In healthcare, it has consequences either way, and the organizations deploying it will be judged by what those consequences look like. If the industry wants AI to be taken seriously — by clinicians, by patients, by regulators — it’s going to have to earn that trust. Not with hype, not with efficiency claims, but with decisions that show the technology is being used to support care, not shortcut it.
Vertical integration: the logical next step in a year defined by pressure
If you paid even casual attention to earnings calls this year, the through-line was impossible to miss: rising medical costs, shrinking stars bonuses, pressure in MA, infrastructure that didn’t scale the way it was supposed to, and a lot of talk about “managing affordability” without a clear answer for how to do it.
Quarter after quarter, the same themes surfaced, and when payors face that level of sustained pressure, they don’t simply tweak plan designs.

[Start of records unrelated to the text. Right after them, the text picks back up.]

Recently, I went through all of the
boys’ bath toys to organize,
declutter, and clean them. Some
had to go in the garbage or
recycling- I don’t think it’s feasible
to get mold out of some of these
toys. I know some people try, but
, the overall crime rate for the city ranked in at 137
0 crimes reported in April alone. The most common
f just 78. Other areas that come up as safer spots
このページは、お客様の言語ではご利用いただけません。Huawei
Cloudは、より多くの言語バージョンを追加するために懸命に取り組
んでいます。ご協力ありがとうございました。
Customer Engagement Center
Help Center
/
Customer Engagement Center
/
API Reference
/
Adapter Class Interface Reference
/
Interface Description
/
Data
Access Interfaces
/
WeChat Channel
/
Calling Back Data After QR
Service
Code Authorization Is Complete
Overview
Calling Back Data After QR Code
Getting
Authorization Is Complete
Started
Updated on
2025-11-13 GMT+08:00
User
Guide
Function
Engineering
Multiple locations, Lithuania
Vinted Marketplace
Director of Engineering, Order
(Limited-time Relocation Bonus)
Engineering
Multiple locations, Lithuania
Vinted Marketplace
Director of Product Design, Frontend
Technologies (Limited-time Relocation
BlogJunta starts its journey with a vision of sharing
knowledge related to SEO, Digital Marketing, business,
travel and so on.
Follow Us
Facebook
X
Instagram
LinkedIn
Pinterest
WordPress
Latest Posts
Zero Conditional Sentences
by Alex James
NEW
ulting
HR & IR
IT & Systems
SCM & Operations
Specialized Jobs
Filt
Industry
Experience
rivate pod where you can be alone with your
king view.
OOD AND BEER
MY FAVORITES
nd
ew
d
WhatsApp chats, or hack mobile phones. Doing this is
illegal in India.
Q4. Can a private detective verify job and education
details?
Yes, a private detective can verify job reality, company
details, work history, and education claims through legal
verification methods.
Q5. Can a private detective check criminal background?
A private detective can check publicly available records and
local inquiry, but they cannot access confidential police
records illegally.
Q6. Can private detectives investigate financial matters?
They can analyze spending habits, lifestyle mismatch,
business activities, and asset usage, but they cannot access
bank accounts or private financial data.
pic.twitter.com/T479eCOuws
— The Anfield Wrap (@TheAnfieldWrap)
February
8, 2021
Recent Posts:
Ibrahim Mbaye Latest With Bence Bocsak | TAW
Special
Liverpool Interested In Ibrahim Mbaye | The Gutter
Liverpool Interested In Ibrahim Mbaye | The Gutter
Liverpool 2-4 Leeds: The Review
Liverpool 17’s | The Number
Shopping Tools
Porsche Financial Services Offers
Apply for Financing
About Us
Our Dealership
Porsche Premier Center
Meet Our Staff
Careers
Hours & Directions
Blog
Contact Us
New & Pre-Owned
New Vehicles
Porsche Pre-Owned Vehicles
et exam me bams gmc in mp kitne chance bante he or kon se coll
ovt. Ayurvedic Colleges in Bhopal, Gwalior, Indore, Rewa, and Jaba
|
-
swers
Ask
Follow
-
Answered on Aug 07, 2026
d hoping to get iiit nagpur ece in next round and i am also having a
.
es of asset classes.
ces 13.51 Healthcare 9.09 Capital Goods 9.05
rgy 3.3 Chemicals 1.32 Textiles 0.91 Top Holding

They tighten their grip on the parts of the system they can directly control. Which is why 2025 was the year vertical integration stopped feeling like an interesting competitive trend and started looking like the inevitable destination of everything we watched unfold.

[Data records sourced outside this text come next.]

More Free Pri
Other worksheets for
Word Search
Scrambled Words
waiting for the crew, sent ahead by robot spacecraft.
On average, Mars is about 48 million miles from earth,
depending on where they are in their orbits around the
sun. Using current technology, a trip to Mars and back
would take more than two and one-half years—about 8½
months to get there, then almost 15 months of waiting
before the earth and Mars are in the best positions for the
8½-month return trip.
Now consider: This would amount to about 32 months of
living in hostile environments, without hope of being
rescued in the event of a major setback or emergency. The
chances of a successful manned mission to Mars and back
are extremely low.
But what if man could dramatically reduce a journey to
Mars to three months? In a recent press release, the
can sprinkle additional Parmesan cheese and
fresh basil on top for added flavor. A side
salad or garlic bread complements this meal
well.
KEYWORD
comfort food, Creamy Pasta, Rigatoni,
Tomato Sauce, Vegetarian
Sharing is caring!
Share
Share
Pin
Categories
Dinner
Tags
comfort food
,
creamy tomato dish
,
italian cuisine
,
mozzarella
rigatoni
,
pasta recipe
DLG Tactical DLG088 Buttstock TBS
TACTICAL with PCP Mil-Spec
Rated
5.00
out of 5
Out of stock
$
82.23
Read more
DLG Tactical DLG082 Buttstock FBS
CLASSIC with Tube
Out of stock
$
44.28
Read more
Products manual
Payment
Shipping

Payors have been building toward this for years — acquiring practices, urgent care centers, home health capabilities, specialty groups, data assets. This year, you could see the strategy settling into place. When revenue gets squeezed on one side, you compensate on the other. When utilization rises faster than premiums, you change who delivers the care and where.
So, access didn’t narrow because someone made a philosophical shift. It narrowed because the incentives all pointed in one direction.

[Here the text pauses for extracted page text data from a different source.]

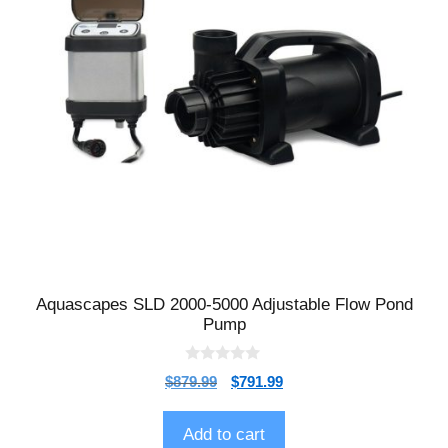
Aquascapes SLD 2000-5000 Adjustable Flow Pond
Pump
0
$
879.99
$
791.99
o
u
t
o
Add to cart
f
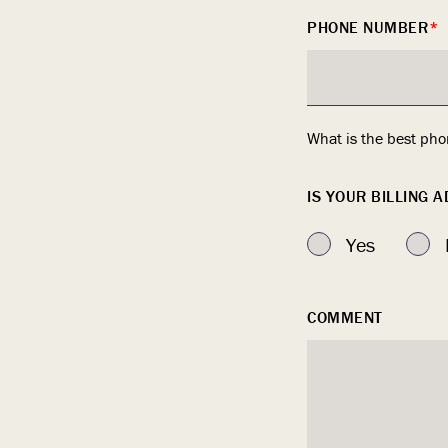
PHONE NUMBER
*
What is the best pho
IS YOUR BILLING 
Yes
COMMENT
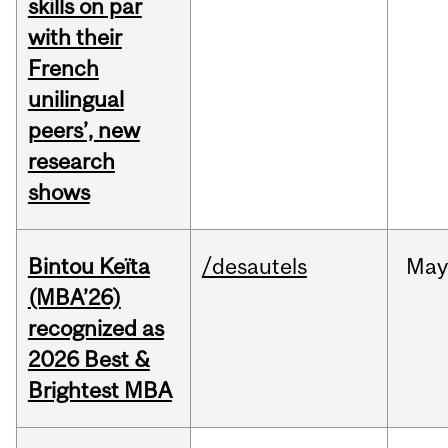
skills on par
with their
French
unilingual
peers’, new
research
shows
Bintou Keïta
/desautels
Ma
(MBA’26)
recognized as
2026 Best &
Brightest MBA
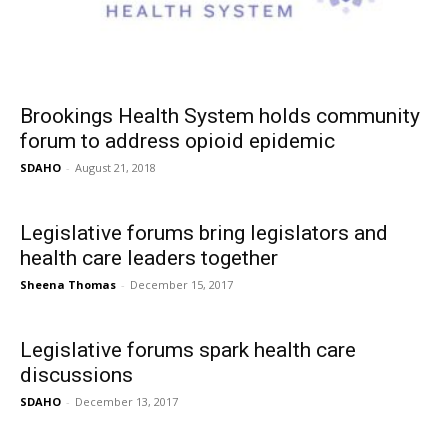
Brookings Health System holds community
forum to address opioid epidemic
SDAHO
-
August 21, 2018
Legislative forums bring legislators and
health care leaders together
Sheena Thomas
-
December 15, 2017
Legislative forums spark health care
discussions
SDAHO
-
December 13, 2017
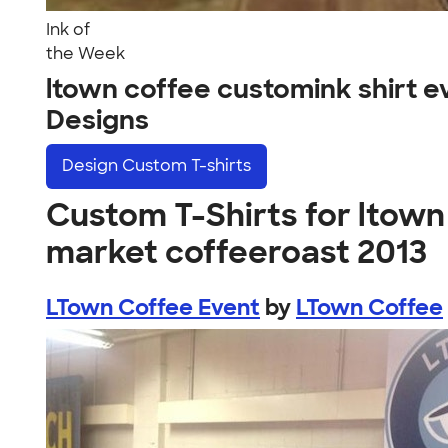
Ink of
the Week
ltown coffee customink shirt 
Designs
Design
Custom T-shirts
Custom T-Shirts for ltown
market coffeeroast 2013
LTown Coffee Event
by
LTown Coffee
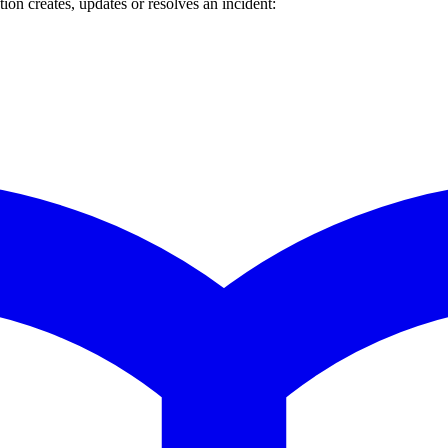
n creates, updates or resolves an incident:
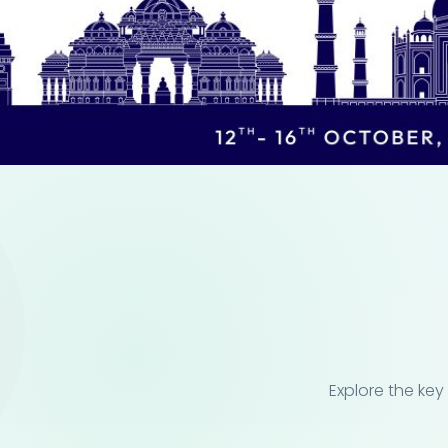
Explore the key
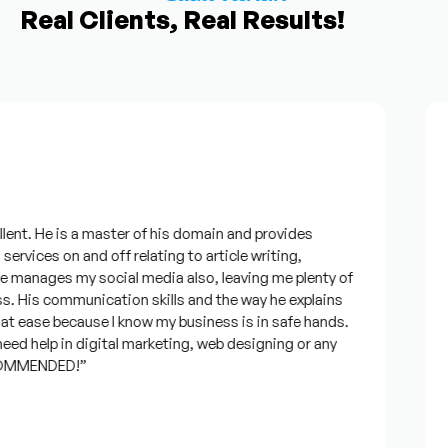
Real Clients, Real Results!
ent. He is a master of his domain and provides
“
ervices on and off relating to article writing,
l
manages my social media also, leaving me plenty of
b
 His communication skills and the way he explains
q
t ease because I know my business is in safe hands.
c
ed help in digital marketing, web designing or any
a
OMMENDED!”
t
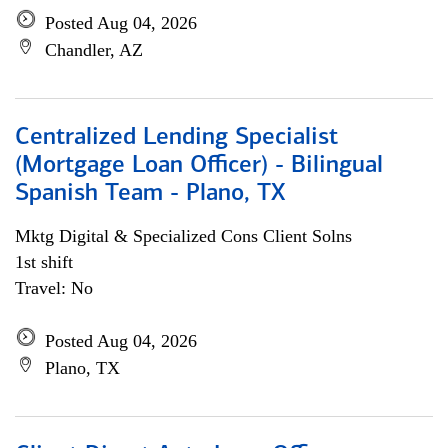
Posted Aug 04, 2026
Chandler, AZ
Centralized Lending Specialist
(Mortgage Loan Officer) - Bilingual
Spanish Team - Plano, TX
Mktg Digital & Specialized Cons Client Solns
1st shift
Travel: No
Posted Aug 04, 2026
Plano, TX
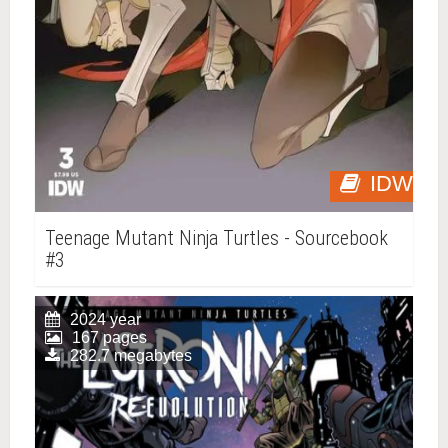
IDW
Teenage Mutant Ninja Turtles - Sourcebook
#3
2024 year
167 pages
282.7 megabytes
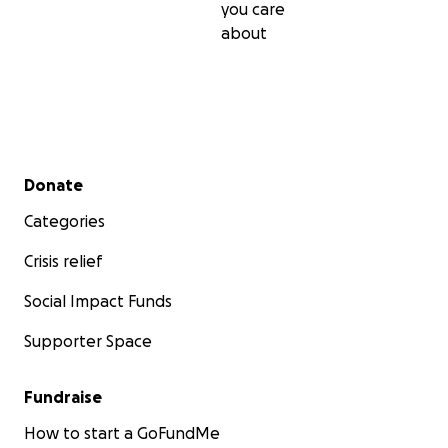
you care
about
Secondary menu
Donate
Categories
Crisis relief
Social Impact Funds
Supporter Space
Fundraise
How to start a GoFundMe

The result was predictable:
- Patients found themselves funneled into payor-employed networks
- Providers watched referral pathways bend toward payors’ corporate assets
- Independent practices felt the strain of competing with entities that set both the rates and the rules
- Communities noticed that “in-network” didn’t always mean “available”
No single quarter created this. It was the accumulation — Q1 into Q2 into Q3 into the close of the year — that made the pattern obvious. Each set of remarks about “cost discipline” or “network optimization” or “aligned delivery assets” added another brushstroke to the picture.
By December, it was clear that vertical integration isn’t a side strategy or a hedge. It’s the operating model, the answer payors reached after a year of economic pressure, regulatory friction, and the cost reality of running large MA populations in a tightening market. Once a payor owns enough of the front door, access becomes whatever that ecosystem can support, not whatever the community needs. You need look no further than the most recent announcement of a potential “merger” of the largest payor and provider in Hawaii.
2025 didn’t suddenly invent vertical integration, it simply made the rationale impossible to miss.
As for what comes next
For all the strain 2025 exposed, it also gave us something valuable heading into 2026: clarity. Not the comforting kind, the useful kind.
We now have a sharper picture of what pressures actually matter, what behaviors are predictable, and where the real fault lines sit. For providers and health systems, clarity is leverage. It lets you prepare earlier, negotiate smarter, and make disciplined choices — including the choice to walk away when participation undermines the very stability your community depends on.
We’re not heading into an easier year, but we are heading into a more honest one. And that matters because when the industry finally stops pretending everything is fine, the people trying to fix it can actually get to work.
So yes — 2025 was noisy, frustrating, and more revealing than anyone asked for. But it also stripped away a lot of the pretense. It made the incentives obvious. It made the stakes explicit. And it reminded everyone that providers remain the backbone of access, stability, and trust in every community in this country.
If there’s a reason to feel optimistic, it’s this. The people delivering care see the system more clearly than ever — and they’re acting accordingly.